TASK INPUT =>
*** Begin section ***
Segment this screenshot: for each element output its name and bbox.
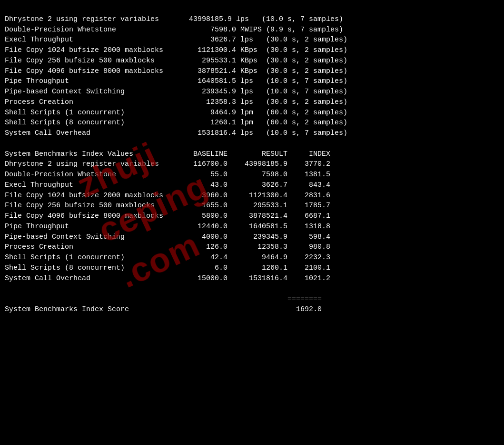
raw-result-row: File Copy 1024 bufsize 2000 maxblocks 11…	[5, 45, 499, 56]
index-row: Double-Precision Whetstone 55.0 7598.0 1…	[5, 170, 499, 180]
index-row: Shell Scripts (1 concurrent) 42.4 9464.9…	[5, 253, 499, 263]
blank3	[5, 283, 499, 294]
index-row: Pipe Throughput 12440.0 1640581.5 1318.8	[5, 222, 499, 232]
final-score-line: System Benchmarks Index Score 1692.0	[5, 304, 499, 315]
raw-result-row: Dhrystone 2 using register variables 439…	[5, 14, 499, 25]
raw-result-row: Shell Scripts (1 concurrent) 9464.9 lpm …	[5, 108, 499, 118]
index-section: System Benchmarks Index Values BASELINE …	[5, 149, 499, 284]
raw-result-row: File Copy 4096 bufsize 8000 maxblocks 38…	[5, 66, 499, 77]
index-row: File Copy 1024 bufsize 2000 maxblocks 39…	[5, 191, 499, 201]
index-row: Shell Scripts (8 concurrent) 6.0 1260.1 …	[5, 263, 499, 273]
score-section: ========System Benchmarks Index Score 16…	[5, 294, 499, 315]
equals-line: ========	[5, 294, 499, 304]
raw-result-row: File Copy 256 bufsize 500 maxblocks 2955…	[5, 56, 499, 66]
blank2	[5, 139, 499, 149]
index-row: Dhrystone 2 using register variables 116…	[5, 159, 499, 170]
index-header: System Benchmarks Index Values BASELINE …	[5, 149, 499, 160]
raw-result-row: Pipe Throughput 1640581.5 lps (10.0 s, 7…	[5, 76, 499, 87]
index-row: File Copy 256 bufsize 500 maxblocks 1655…	[5, 201, 499, 211]
index-row: Process Creation 126.0 12358.3 980.8	[5, 242, 499, 253]
index-row: System Call Overhead 15000.0 1531816.4 1…	[5, 273, 499, 284]
terminal: Dhrystone 2 using register variables 439…	[5, 4, 499, 315]
raw-result-row: Shell Scripts (8 concurrent) 1260.1 lpm …	[5, 118, 499, 128]
index-row: Execl Throughput 43.0 3626.7 843.4	[5, 180, 499, 191]
raw-result-row: Process Creation 12358.3 lps (30.0 s, 2 …	[5, 97, 499, 108]
raw-result-row: Pipe-based Context Switching 239345.9 lp…	[5, 87, 499, 97]
raw-results-section: Dhrystone 2 using register variables 439…	[5, 14, 499, 139]
blank1	[5, 4, 499, 14]
index-row: File Copy 4096 bufsize 8000 maxblocks 58…	[5, 211, 499, 222]
raw-result-row: System Call Overhead 1531816.4 lps (10.0…	[5, 128, 499, 139]
index-row: Pipe-based Context Switching 4000.0 2393…	[5, 232, 499, 243]
raw-result-row: Execl Throughput 3626.7 lps (30.0 s, 2 s…	[5, 35, 499, 45]
raw-result-row: Double-Precision Whetstone 7598.0 MWIPS …	[5, 25, 499, 35]
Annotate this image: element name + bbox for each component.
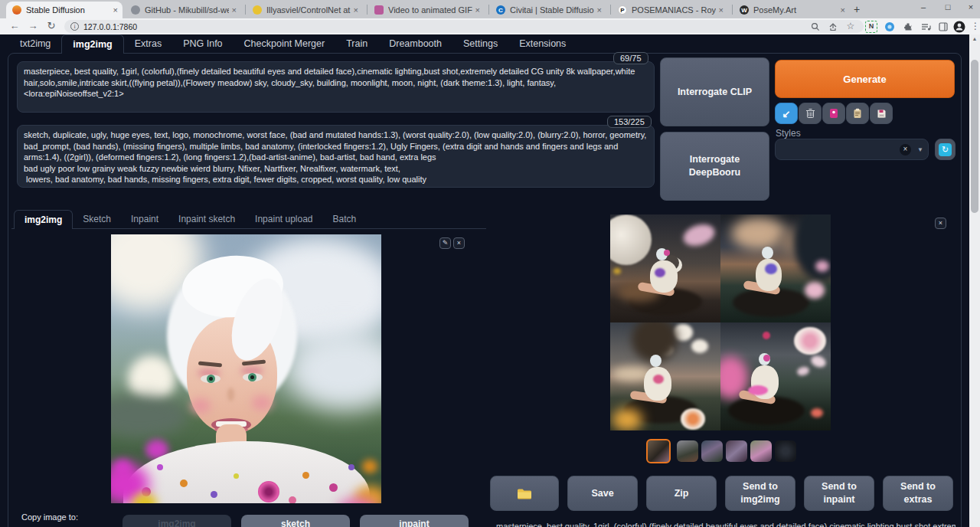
tab-img2img-mode[interactable]: img2img	[14, 210, 73, 229]
profile-avatar[interactable]	[953, 21, 965, 33]
browser-tab-posemyart[interactable]: W PoseMy.Art ×	[733, 2, 850, 18]
site-info-icon[interactable]: i	[70, 22, 79, 31]
browser-tab-civitai[interactable]: C Civitai | Stable Diffusion model... ×	[490, 2, 606, 18]
browser-tab-controlnet[interactable]: Illyasviel/ControlNet at main ×	[247, 2, 363, 18]
tab-inpaint-upload[interactable]: Inpaint upload	[245, 210, 322, 229]
paste-generation-params-button[interactable]: ↙	[775, 103, 798, 124]
tab-close-icon[interactable]: ×	[597, 5, 602, 15]
bookmark-star-icon[interactable]: ☆	[844, 21, 857, 33]
save-style-button[interactable]	[870, 103, 893, 124]
send-to-inpaint-button[interactable]: Send to inpaint	[804, 476, 874, 511]
gallery-thumbnail-1[interactable]	[646, 439, 671, 463]
refresh-styles-button[interactable]: ↻	[935, 139, 956, 160]
tab-close-icon[interactable]: ×	[113, 5, 118, 15]
gallery-thumbnail-4[interactable]	[726, 440, 747, 462]
tab-inpaint[interactable]: Inpaint	[121, 210, 168, 229]
clear-styles-icon[interactable]: ×	[900, 144, 911, 155]
tab-img2img[interactable]: img2img	[61, 34, 123, 54]
prompt-token-counter: 69/75	[613, 52, 648, 64]
styles-label: Styles	[776, 128, 801, 139]
playlist-icon[interactable]	[920, 21, 932, 33]
browser-tab-stable-diffusion[interactable]: Stable Diffusion ×	[6, 2, 122, 18]
tab-sketch[interactable]: Sketch	[73, 210, 121, 229]
tab-title: Video to animated GIF converter	[388, 5, 472, 15]
interrogate-deepbooru-button[interactable]: Interrogate DeepBooru	[660, 132, 769, 201]
tab-train[interactable]: Train	[335, 34, 378, 54]
tab-close-icon[interactable]: ×	[719, 5, 724, 15]
gallery-thumbnail-3[interactable]	[701, 440, 723, 462]
browser-menu-icon[interactable]: ⋮	[969, 21, 980, 33]
prompt-input[interactable]: masterpiece, best quality, 1girl, (color…	[17, 61, 655, 113]
maximize-button[interactable]: □	[940, 2, 956, 11]
extension-blue-circle-icon[interactable]	[884, 21, 896, 33]
img2img-mode-tabs: img2img Sketch Inpaint Inpaint sketch In…	[14, 210, 366, 229]
subtab-divider	[11, 228, 486, 229]
chevron-down-icon[interactable]: ▼	[917, 146, 923, 153]
gallery-close-button[interactable]: ×	[935, 218, 946, 229]
extensions-puzzle-icon[interactable]	[902, 21, 914, 33]
extra-networks-button[interactable]	[822, 103, 845, 124]
tab-title: PoseMy.Art	[753, 5, 838, 15]
copy-to-inpaint-button[interactable]: inpaint	[360, 515, 469, 527]
browser-tab-posemaniacs[interactable]: P POSEMANIACS - Royalty free 3... ×	[612, 2, 728, 18]
send-to-extras-button[interactable]: Send to extras	[883, 476, 953, 511]
negative-token-counter: 153/225	[607, 116, 652, 128]
edit-image-button[interactable]: ✎	[439, 237, 451, 249]
folder-icon	[517, 488, 532, 499]
tab-separator	[245, 5, 246, 15]
browser-tab-gif-converter[interactable]: Video to animated GIF converter ×	[368, 2, 485, 18]
forward-button[interactable]: →	[26, 20, 40, 33]
copy-to-img2img-button[interactable]: img2img	[122, 515, 231, 527]
clipboard-icon	[853, 108, 862, 119]
new-tab-button[interactable]: +	[850, 3, 864, 17]
reload-button[interactable]: ↻	[44, 20, 58, 33]
tab-inpaint-sketch[interactable]: Inpaint sketch	[168, 210, 245, 229]
url-bar[interactable]: i 127.0.0.1:7860	[64, 20, 864, 33]
clear-image-button[interactable]: ×	[453, 237, 465, 249]
open-folder-button[interactable]	[490, 476, 559, 511]
zoom-icon[interactable]	[809, 21, 822, 33]
tab-dreambooth[interactable]: Dreambooth	[378, 34, 452, 54]
tab-close-icon[interactable]: ×	[354, 5, 358, 15]
generate-button[interactable]: Generate	[775, 60, 955, 98]
scroll-up-button[interactable]: ▲	[969, 34, 980, 44]
tab-checkpoint-merger[interactable]: Checkpoint Merger	[234, 34, 336, 54]
extension-n-icon[interactable]: N	[865, 21, 877, 33]
gallery-thumbnail-2[interactable]	[677, 440, 698, 462]
tab-separator	[610, 5, 611, 15]
tab-extensions[interactable]: Extensions	[508, 34, 577, 54]
browser-tab-github[interactable]: GitHub - Mikubill/sd-webui-co... ×	[125, 2, 241, 18]
copy-img2img-label: img2img	[158, 519, 195, 527]
tab-txt2img[interactable]: txt2img	[9, 34, 61, 54]
save-button[interactable]: Save	[567, 476, 638, 511]
interrogate-clip-button[interactable]: Interrogate CLIP	[660, 57, 769, 126]
window-close-button[interactable]: ×	[963, 2, 978, 11]
tab-close-icon[interactable]: ×	[232, 5, 237, 15]
gallery-grid-image[interactable]	[610, 214, 831, 430]
tab-close-icon[interactable]: ×	[841, 5, 845, 15]
scrollbar-thumb[interactable]	[971, 60, 978, 213]
negative-prompt-input[interactable]: sketch, duplicate, ugly, huge eyes, text…	[17, 125, 655, 188]
send-inpaint-label: Send to inpaint	[817, 480, 861, 506]
styles-dropdown[interactable]: × ▼	[775, 139, 929, 160]
pencil-icon: ✎	[443, 239, 449, 247]
tab-settings[interactable]: Settings	[452, 34, 508, 54]
tab-batch[interactable]: Batch	[323, 210, 367, 229]
zip-button[interactable]: Zip	[646, 476, 717, 511]
tab-title: Civitai | Stable Diffusion model...	[510, 5, 594, 15]
sidebar-toggle-icon[interactable]	[937, 21, 949, 33]
gallery-thumbnail-6[interactable]	[775, 440, 796, 462]
gallery-thumbnail-5[interactable]	[750, 440, 772, 462]
back-button[interactable]: ←	[8, 20, 21, 33]
copy-to-sketch-button[interactable]: sketch	[241, 515, 350, 527]
clear-prompt-button[interactable]	[799, 103, 822, 124]
apply-styles-button[interactable]	[846, 103, 869, 124]
tab-png-info[interactable]: PNG Info	[172, 34, 233, 54]
interrogate-clip-label: Interrogate CLIP	[678, 86, 752, 99]
minimize-button[interactable]: –	[916, 2, 931, 11]
tab-extras[interactable]: Extras	[124, 34, 172, 54]
share-icon[interactable]	[827, 21, 839, 33]
send-to-img2img-button[interactable]: Send to img2img	[725, 476, 795, 511]
posemyart-favicon: W	[740, 5, 749, 15]
tab-close-icon[interactable]: ×	[475, 5, 480, 15]
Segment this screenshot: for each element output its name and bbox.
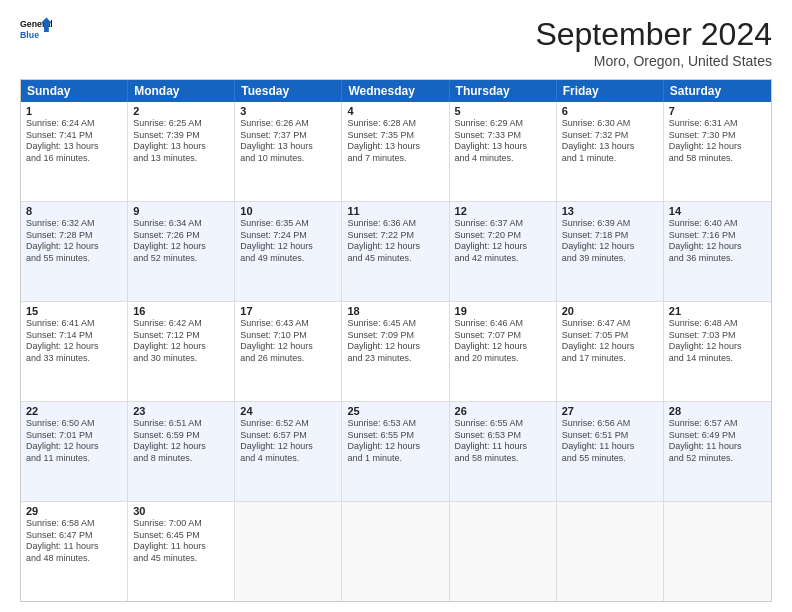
- cell-date: 2: [133, 105, 229, 117]
- main-title: September 2024: [535, 16, 772, 53]
- cell-date: 10: [240, 205, 336, 217]
- calendar-cell: 5Sunrise: 6:29 AM Sunset: 7:33 PM Daylig…: [450, 102, 557, 201]
- cell-info: Sunrise: 6:53 AM Sunset: 6:55 PM Dayligh…: [347, 418, 443, 465]
- header: General Blue September 2024 Moro, Oregon…: [20, 16, 772, 69]
- calendar-row: 22Sunrise: 6:50 AM Sunset: 7:01 PM Dayli…: [21, 401, 771, 501]
- cell-info: Sunrise: 6:42 AM Sunset: 7:12 PM Dayligh…: [133, 318, 229, 365]
- cell-date: 21: [669, 305, 766, 317]
- cell-date: 23: [133, 405, 229, 417]
- day-header-friday: Friday: [557, 80, 664, 102]
- calendar-cell: [235, 502, 342, 601]
- cell-date: 28: [669, 405, 766, 417]
- cell-info: Sunrise: 6:48 AM Sunset: 7:03 PM Dayligh…: [669, 318, 766, 365]
- cell-date: 13: [562, 205, 658, 217]
- calendar-cell: 30Sunrise: 7:00 AM Sunset: 6:45 PM Dayli…: [128, 502, 235, 601]
- cell-info: Sunrise: 6:40 AM Sunset: 7:16 PM Dayligh…: [669, 218, 766, 265]
- cell-info: Sunrise: 6:58 AM Sunset: 6:47 PM Dayligh…: [26, 518, 122, 565]
- svg-text:Blue: Blue: [20, 30, 39, 40]
- calendar-cell: 24Sunrise: 6:52 AM Sunset: 6:57 PM Dayli…: [235, 402, 342, 501]
- calendar-cell: 17Sunrise: 6:43 AM Sunset: 7:10 PM Dayli…: [235, 302, 342, 401]
- cell-date: 29: [26, 505, 122, 517]
- cell-date: 4: [347, 105, 443, 117]
- calendar-cell: 3Sunrise: 6:26 AM Sunset: 7:37 PM Daylig…: [235, 102, 342, 201]
- calendar-header: SundayMondayTuesdayWednesdayThursdayFrid…: [21, 80, 771, 102]
- cell-date: 24: [240, 405, 336, 417]
- day-header-tuesday: Tuesday: [235, 80, 342, 102]
- calendar-cell: [342, 502, 449, 601]
- cell-info: Sunrise: 7:00 AM Sunset: 6:45 PM Dayligh…: [133, 518, 229, 565]
- cell-date: 16: [133, 305, 229, 317]
- cell-info: Sunrise: 6:31 AM Sunset: 7:30 PM Dayligh…: [669, 118, 766, 165]
- cell-info: Sunrise: 6:56 AM Sunset: 6:51 PM Dayligh…: [562, 418, 658, 465]
- calendar-body: 1Sunrise: 6:24 AM Sunset: 7:41 PM Daylig…: [21, 102, 771, 601]
- cell-date: 26: [455, 405, 551, 417]
- day-header-sunday: Sunday: [21, 80, 128, 102]
- day-header-thursday: Thursday: [450, 80, 557, 102]
- calendar-cell: 18Sunrise: 6:45 AM Sunset: 7:09 PM Dayli…: [342, 302, 449, 401]
- cell-info: Sunrise: 6:52 AM Sunset: 6:57 PM Dayligh…: [240, 418, 336, 465]
- calendar-row: 15Sunrise: 6:41 AM Sunset: 7:14 PM Dayli…: [21, 301, 771, 401]
- calendar-cell: 16Sunrise: 6:42 AM Sunset: 7:12 PM Dayli…: [128, 302, 235, 401]
- cell-date: 9: [133, 205, 229, 217]
- cell-info: Sunrise: 6:37 AM Sunset: 7:20 PM Dayligh…: [455, 218, 551, 265]
- cell-info: Sunrise: 6:32 AM Sunset: 7:28 PM Dayligh…: [26, 218, 122, 265]
- cell-date: 14: [669, 205, 766, 217]
- cell-info: Sunrise: 6:46 AM Sunset: 7:07 PM Dayligh…: [455, 318, 551, 365]
- cell-info: Sunrise: 6:34 AM Sunset: 7:26 PM Dayligh…: [133, 218, 229, 265]
- calendar-cell: 10Sunrise: 6:35 AM Sunset: 7:24 PM Dayli…: [235, 202, 342, 301]
- cell-date: 27: [562, 405, 658, 417]
- calendar-cell: 28Sunrise: 6:57 AM Sunset: 6:49 PM Dayli…: [664, 402, 771, 501]
- calendar-cell: 15Sunrise: 6:41 AM Sunset: 7:14 PM Dayli…: [21, 302, 128, 401]
- calendar-cell: 11Sunrise: 6:36 AM Sunset: 7:22 PM Dayli…: [342, 202, 449, 301]
- calendar-cell: 21Sunrise: 6:48 AM Sunset: 7:03 PM Dayli…: [664, 302, 771, 401]
- cell-date: 3: [240, 105, 336, 117]
- cell-info: Sunrise: 6:41 AM Sunset: 7:14 PM Dayligh…: [26, 318, 122, 365]
- calendar-cell: [450, 502, 557, 601]
- cell-info: Sunrise: 6:43 AM Sunset: 7:10 PM Dayligh…: [240, 318, 336, 365]
- cell-date: 19: [455, 305, 551, 317]
- calendar-cell: 20Sunrise: 6:47 AM Sunset: 7:05 PM Dayli…: [557, 302, 664, 401]
- logo: General Blue: [20, 16, 52, 48]
- cell-info: Sunrise: 6:30 AM Sunset: 7:32 PM Dayligh…: [562, 118, 658, 165]
- cell-info: Sunrise: 6:51 AM Sunset: 6:59 PM Dayligh…: [133, 418, 229, 465]
- cell-info: Sunrise: 6:25 AM Sunset: 7:39 PM Dayligh…: [133, 118, 229, 165]
- calendar-cell: 14Sunrise: 6:40 AM Sunset: 7:16 PM Dayli…: [664, 202, 771, 301]
- day-header-saturday: Saturday: [664, 80, 771, 102]
- title-block: September 2024 Moro, Oregon, United Stat…: [535, 16, 772, 69]
- cell-info: Sunrise: 6:26 AM Sunset: 7:37 PM Dayligh…: [240, 118, 336, 165]
- calendar-cell: 29Sunrise: 6:58 AM Sunset: 6:47 PM Dayli…: [21, 502, 128, 601]
- cell-info: Sunrise: 6:45 AM Sunset: 7:09 PM Dayligh…: [347, 318, 443, 365]
- cell-info: Sunrise: 6:47 AM Sunset: 7:05 PM Dayligh…: [562, 318, 658, 365]
- cell-date: 6: [562, 105, 658, 117]
- cell-date: 25: [347, 405, 443, 417]
- calendar-page: General Blue September 2024 Moro, Oregon…: [0, 0, 792, 612]
- calendar-cell: 12Sunrise: 6:37 AM Sunset: 7:20 PM Dayli…: [450, 202, 557, 301]
- cell-date: 22: [26, 405, 122, 417]
- calendar-row: 1Sunrise: 6:24 AM Sunset: 7:41 PM Daylig…: [21, 102, 771, 201]
- cell-date: 15: [26, 305, 122, 317]
- cell-date: 12: [455, 205, 551, 217]
- calendar-cell: 1Sunrise: 6:24 AM Sunset: 7:41 PM Daylig…: [21, 102, 128, 201]
- calendar-cell: 4Sunrise: 6:28 AM Sunset: 7:35 PM Daylig…: [342, 102, 449, 201]
- cell-info: Sunrise: 6:28 AM Sunset: 7:35 PM Dayligh…: [347, 118, 443, 165]
- cell-info: Sunrise: 6:29 AM Sunset: 7:33 PM Dayligh…: [455, 118, 551, 165]
- calendar-cell: 27Sunrise: 6:56 AM Sunset: 6:51 PM Dayli…: [557, 402, 664, 501]
- calendar-cell: 13Sunrise: 6:39 AM Sunset: 7:18 PM Dayli…: [557, 202, 664, 301]
- calendar-cell: 6Sunrise: 6:30 AM Sunset: 7:32 PM Daylig…: [557, 102, 664, 201]
- cell-date: 20: [562, 305, 658, 317]
- day-header-monday: Monday: [128, 80, 235, 102]
- cell-date: 1: [26, 105, 122, 117]
- cell-info: Sunrise: 6:39 AM Sunset: 7:18 PM Dayligh…: [562, 218, 658, 265]
- calendar-cell: 26Sunrise: 6:55 AM Sunset: 6:53 PM Dayli…: [450, 402, 557, 501]
- cell-info: Sunrise: 6:36 AM Sunset: 7:22 PM Dayligh…: [347, 218, 443, 265]
- cell-info: Sunrise: 6:57 AM Sunset: 6:49 PM Dayligh…: [669, 418, 766, 465]
- cell-info: Sunrise: 6:35 AM Sunset: 7:24 PM Dayligh…: [240, 218, 336, 265]
- cell-date: 5: [455, 105, 551, 117]
- cell-date: 8: [26, 205, 122, 217]
- cell-date: 18: [347, 305, 443, 317]
- cell-info: Sunrise: 6:24 AM Sunset: 7:41 PM Dayligh…: [26, 118, 122, 165]
- calendar-cell: [557, 502, 664, 601]
- cell-date: 11: [347, 205, 443, 217]
- cell-date: 7: [669, 105, 766, 117]
- cell-info: Sunrise: 6:50 AM Sunset: 7:01 PM Dayligh…: [26, 418, 122, 465]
*** End section ***
WHAT THIS TASK INVOLVES => For every line of the material that holds the word "Send", make a copy.

EXERCISE RESULT =>
send-to-inpaint-button[interactable]: Send to inpaint	[804, 476, 874, 511]
send-to-extras-button[interactable]: Send to extras	[883, 476, 953, 511]
send-inpaint-label: Send to inpaint	[817, 480, 861, 506]
send-to-img2img-button[interactable]: Send to img2img	[725, 476, 795, 511]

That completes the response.